--- START ---
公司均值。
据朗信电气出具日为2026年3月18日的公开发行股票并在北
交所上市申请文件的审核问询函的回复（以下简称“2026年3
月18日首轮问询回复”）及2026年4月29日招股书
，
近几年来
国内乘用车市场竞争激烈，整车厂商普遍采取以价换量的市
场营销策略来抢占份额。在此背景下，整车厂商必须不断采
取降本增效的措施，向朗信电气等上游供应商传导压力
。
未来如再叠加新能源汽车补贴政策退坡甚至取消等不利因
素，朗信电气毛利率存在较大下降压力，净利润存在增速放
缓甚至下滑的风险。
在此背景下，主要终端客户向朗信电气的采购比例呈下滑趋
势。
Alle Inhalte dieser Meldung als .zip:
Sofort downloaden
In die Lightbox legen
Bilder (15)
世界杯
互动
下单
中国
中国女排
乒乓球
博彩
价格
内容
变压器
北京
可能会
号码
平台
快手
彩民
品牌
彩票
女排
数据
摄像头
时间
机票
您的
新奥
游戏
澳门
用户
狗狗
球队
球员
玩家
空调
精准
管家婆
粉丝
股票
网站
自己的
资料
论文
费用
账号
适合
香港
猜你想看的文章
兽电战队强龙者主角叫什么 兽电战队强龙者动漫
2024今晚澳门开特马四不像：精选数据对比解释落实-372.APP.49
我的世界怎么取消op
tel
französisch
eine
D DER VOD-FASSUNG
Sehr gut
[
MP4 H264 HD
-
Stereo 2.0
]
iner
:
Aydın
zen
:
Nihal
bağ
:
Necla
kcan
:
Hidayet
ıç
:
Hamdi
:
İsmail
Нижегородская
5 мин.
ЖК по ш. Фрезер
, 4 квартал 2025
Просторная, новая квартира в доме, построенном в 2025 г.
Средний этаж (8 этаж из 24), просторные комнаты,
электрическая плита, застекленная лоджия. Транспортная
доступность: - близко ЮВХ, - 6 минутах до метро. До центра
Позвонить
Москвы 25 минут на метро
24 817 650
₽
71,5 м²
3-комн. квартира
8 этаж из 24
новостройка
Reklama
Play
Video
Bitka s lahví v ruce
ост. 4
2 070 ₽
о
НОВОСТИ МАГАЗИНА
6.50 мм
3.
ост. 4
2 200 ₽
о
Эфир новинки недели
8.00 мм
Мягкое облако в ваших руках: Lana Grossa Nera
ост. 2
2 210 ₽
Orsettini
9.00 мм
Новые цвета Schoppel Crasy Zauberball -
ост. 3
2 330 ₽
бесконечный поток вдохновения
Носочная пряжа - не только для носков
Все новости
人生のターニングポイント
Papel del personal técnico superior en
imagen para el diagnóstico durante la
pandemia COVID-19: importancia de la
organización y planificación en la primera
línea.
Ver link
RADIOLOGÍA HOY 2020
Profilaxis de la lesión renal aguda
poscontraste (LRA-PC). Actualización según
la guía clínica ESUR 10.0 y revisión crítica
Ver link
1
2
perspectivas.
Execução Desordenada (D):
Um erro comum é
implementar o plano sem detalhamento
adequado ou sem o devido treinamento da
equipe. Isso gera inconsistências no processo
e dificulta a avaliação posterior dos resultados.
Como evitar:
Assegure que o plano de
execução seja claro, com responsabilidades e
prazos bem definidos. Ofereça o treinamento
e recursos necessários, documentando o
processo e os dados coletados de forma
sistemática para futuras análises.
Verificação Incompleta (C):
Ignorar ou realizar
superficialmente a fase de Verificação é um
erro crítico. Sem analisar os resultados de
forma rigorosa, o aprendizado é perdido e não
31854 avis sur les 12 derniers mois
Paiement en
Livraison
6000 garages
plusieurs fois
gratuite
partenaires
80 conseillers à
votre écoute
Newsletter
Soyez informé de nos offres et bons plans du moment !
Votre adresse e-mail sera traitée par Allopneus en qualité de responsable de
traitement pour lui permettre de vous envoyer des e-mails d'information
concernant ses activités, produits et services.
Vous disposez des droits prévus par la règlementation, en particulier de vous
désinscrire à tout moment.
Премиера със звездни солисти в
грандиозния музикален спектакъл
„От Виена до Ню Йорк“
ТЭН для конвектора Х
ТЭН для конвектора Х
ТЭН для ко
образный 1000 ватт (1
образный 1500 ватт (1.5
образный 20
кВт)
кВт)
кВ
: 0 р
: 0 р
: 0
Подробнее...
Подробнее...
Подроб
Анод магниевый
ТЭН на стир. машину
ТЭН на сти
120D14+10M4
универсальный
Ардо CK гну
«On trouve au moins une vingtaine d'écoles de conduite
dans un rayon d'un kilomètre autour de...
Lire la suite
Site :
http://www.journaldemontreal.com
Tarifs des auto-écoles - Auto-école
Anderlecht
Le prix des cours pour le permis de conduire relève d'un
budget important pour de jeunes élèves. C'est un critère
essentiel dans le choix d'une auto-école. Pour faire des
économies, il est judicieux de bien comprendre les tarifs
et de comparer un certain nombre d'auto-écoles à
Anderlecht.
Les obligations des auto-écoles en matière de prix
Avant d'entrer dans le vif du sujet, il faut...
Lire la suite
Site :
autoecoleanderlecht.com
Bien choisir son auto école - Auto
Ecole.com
--- END ---
Aim of the task:
Some lines in the material contain "dans". Show all of them.

Result:
dans un rayon d'un kilomètre autour de...
essentiel dans le choix d'une auto-école. Pour faire des
Avant d'entrer dans le vif du sujet, il faut...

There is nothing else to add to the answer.